In the last decades, architecture has embraced the medium of film to explore new readings of spaces and atmospheres. Crafting a visual narrative of the underlying design concepts while also establishing a connection with the viewer, architecture films use cinematic camera movements and carefully curated sound designs to convey emotion and create a compelling impression of the built object. The article looks into architecture films as a means of capturing the experience of a space, with films by 9sekunden, a team of young designers who combine their passions for film and architecture into an alternative means of exploring architectural atmospheres.
Architecture and film have an almost symbiotic relationship, which has long fascinated architects and has been the topic of numerous books and articles. In Montage and Architecture, director Sergei Mikhailovich Eisenstein underlines how the montage technique is cinema's analogue for architecture's use of spatial sequences. Conversely, Bernard Tschumi has cited cinema and the Soviet technique of the montage as the inspiration for Parc d la Villette in Paris. The two fields are inextricably linked, and just as cinema cannot be devoid of spatial context, the way film makes use of built space, light, scale and framing provides the profession with an essential source of inspiration. Moreover, cinema inadvertently registered the evolution of architecture and the urban fabric through the 20th century, thus becoming a fascinating archive for the field of architecture.
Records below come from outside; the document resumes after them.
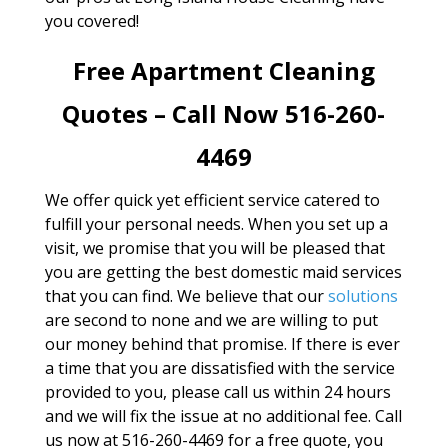
you covered!
Free Apartment Cleaning
Quotes – Call Now 516-260-
4469
We offer quick yet efficient service catered to
fulfill your personal needs. When you set up a
visit, we promise that you will be pleased that
you are getting the best domestic maid services
that you can find. We believe that our
solutions
are second to none and we are willing to put
our money behind that promise. If there is ever
a time that you are dissatisfied with the service
provided to you, please call us within 24 hours
and we will fix the issue at no additional fee. Call
us now at 516-260-4469 for a free quote, you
Since the 1970s, architecture has sought inspiration outside of its field, within different art forms, with the aim of expanding the realm of architectural thought. The medium of the film proved to be the closest to architecture, as both create and articulate lived space. As noted by Juhani Pallasmaa in The Architecture of Image: Existential Space in Cinema, "both architecture and cinema imply a kinaesthetic way of experiencing space". This perception led to the adoption of film in architecture, giving rise to a proliferation of architecture films and dedicated architecture festivals. The medium of film has blended seamlessly into the landscape of architectural representation as a form of storytelling. Architecture films depict a carefully curated view of architecture, conveying its essence and design intent through a language understood worldwide. Through the camera lens, architectural spaces are no longer passive, and everything presents itself under a new light. Architecture is also making use of another quality of the film: its ability to convey emotion.
Creating an architecture film entails assembling a script of spatial sequences and building the visual story that would best explain the architecture, making it accessible to everyone, regardless of language and culture. The German multidisciplinary team of 9sekunden has delved into the realm of architecture films, assembling spatial narratives and capturing the atmosphere of built spaces. Through its comprehensive photographic and film investigations, the team has developed a sensitive approach to revealing the essence of a place. Sound design often plays an essential role in crafting architecture films. In the work of 9 Sekunden, subtle sounds of wind, birds, musical notes, the echo of footsteps or people's voices reveal another layer of the place's atmosphere.
In architecture, "atmosphere" is an elusive term, which is best explained as a distinct quality of a place, born out of the interaction of the individual with the architecture. Peter Zumthor describes it in his Atmospheres book as "this singular density and mood, this feeling of presence, well-being, harmony, beauty ... under whose spell I experience what I otherwise would not experience in precisely this way." Highly personal in a question of sensibility, spatial atmospheres portrayed on film are as much the expression of the architecture as they are the curated and intentional view of the filmmaker. In scripting the journey through and around architectural spaces and designing the sound, architects and filmmakers shape the user's impression of the space once more.